Most private sector offices are open Monday to Friday 0900-1700 and Saturday 0900-1300, but many public sector offices operate a five-day week.
Government office hours: Mon-Fri, 0830-1630.
A fully-fledged ‘tiger’ economy, from the 1970s onwards Malaysia’s GDP grew rapidly at around 10% annually. However, in 1997 the Asian financial crisis brought this process to a shuddering halt. Malaysia has recovered reasonably well since then, although the headlong pre-1997 expansion has been replaced by a more measured pace of growth of around 4 to 5.5% each year, reaching 6.3% in 2007. Inflation was around 3% in 2007.
Healthy foreign exchange reserves, low inflation and a small external debt are all strengths that make it unlikely that a financial crisis similar to 1997 will re-occur. The Ringgit/US Dollar peg was abolished in July 2005. This has not resulted in any major change to the exchange rate.
Malaysia is a member of the Pacific Rim organisation APEC (Asia-Pacific Economic Forum), which is assuming an increasingly important role in the regional economy.
Malaysia has rocketed up the international conventions league table; Tthe primary venue is the Kuala Lumpur Convention Centre, a large and very modern facility in the heart of the KLCC district (website: www.klccconventioncentre.com). Many hotels around the country also offer event facilities. Further information can be obtained from Tourism Malaysia, Convention Promotion Division (see Contact Addresses).
US$296.3 billion (2015).
Electrical equipment, petroleum, liquefied natural gas, chemicals and palm oil.
Electronics, machinery, petroleum products, plastics and vehicles.
Main trading partners
Keeping in Touch in Malaysia
International calls can be made from public telephones or at any office of Malaysia Telekom Berhad, the national phone company (www.tm.com.my). Public phones can be found in many areas, such as supermarkets, shopping centres and post offices, and most use coins or pre-paid cards, which can be purchased at petrol stations and convenience stores
Roaming agreements exist with many international mobile phone companies and network coverage is good in most areas of Peninsular Malaysia, and in larger cities in East Malaysia. Signals are less reliable in the highlands and vanish entirely in rural areas of Borneo. Malaysia has GSM 900/1800 and 3G mobile networks, and pre-paid SIM cards can be purchased locally for unlocked mobile phones. If your phone is locked to a network, cheap handsets are widely available.
Internet cafés are found everywhere and most chain coffee shops and shopping centres offer Wi-Fi connections. Larger hotels offer in-room internet access and Wi-Fi access in the lobby.

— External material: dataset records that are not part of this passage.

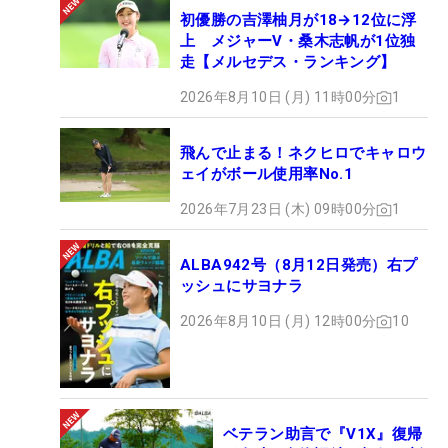
初優勝の吉澤柚月が18→12位に浮
上 メジャーV・桑木志帆が1位独
走【メルセデス・ランキング】
2026年8月10日 (月) 11時00分
1
飛んで止まる！ネクヒロでキャロウ
ェイがボール使用率No.1
2026年7月23日 (木) 09時00分
1
ALBA942号（8月12日発売）右プ
ッシュにサヨナラ
2026年8月10日 (月) 12時00分
10
ベテラン助言で『V1X』復帰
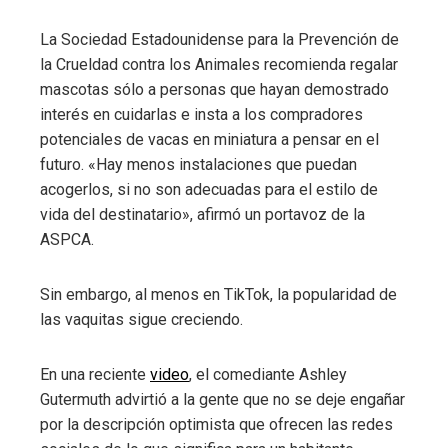
La Sociedad Estadounidense para la Prevención de
la Crueldad contra los Animales recomienda regalar
mascotas sólo a personas que hayan demostrado
interés en cuidarlas e insta a los compradores
potenciales de vacas en miniatura a pensar en el
futuro. «Hay menos instalaciones que puedan
acogerlos, si no son adecuadas para el estilo de
vida del destinatario», afirmó un portavoz de la
ASPCA.
Sin embargo, al menos en TikTok, la popularidad de
las vaquitas sigue creciendo.
En una reciente
video
, el comediante Ashley
Gutermuth advirtió a la gente que no se deje engañar
por la descripción optimista que ofrecen las redes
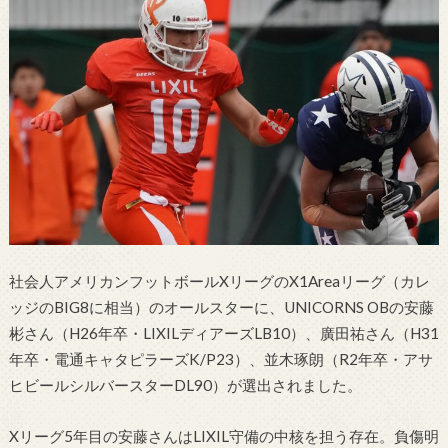
社会人アメリカンフットボールXリーグのX1Areaリーグ（カレ
ッジのBIG8に相当）のオールスターに、UNICORNS OBの安藤
彬さん（H26年卒・LIXILディアーズLB10）、廣田祐さん（H31
年卒・電通キャタピラーズK/P23）、並木琢朗（R2年卒・アサ
ヒビールシルバースターDL90）が選出されました。
Xリーグ5年目の安藤さんはLIXIL守備の中核を担う存在。負傷明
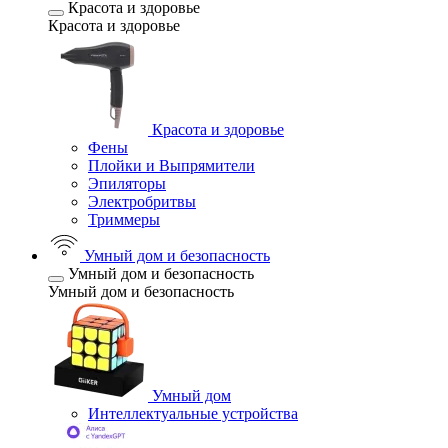
Красота и здоровье
Красота и здоровье
Красота и здоровье
Фены
Плойки и Выпрямители
Эпиляторы
Электробритвы
Триммеры
Умный дом и безопасность
Умный дом и безопасность
Умный дом и безопасность
Умный дом
Интеллектуальные устройства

The government strives hard to shield the Malaysian population from foreign influences that are deemed harmful, and to maintain the perception of national unity. There are strict laws on censorship, and most newspapers self-censor to avoid falling foul of the authorities. Private radio stations broadcast in Malay, Tamil, Chinese and English, but all are circumspect in their political coverage. The censorship laws extend to music and films, and many recordings from outside Malaysia are banned.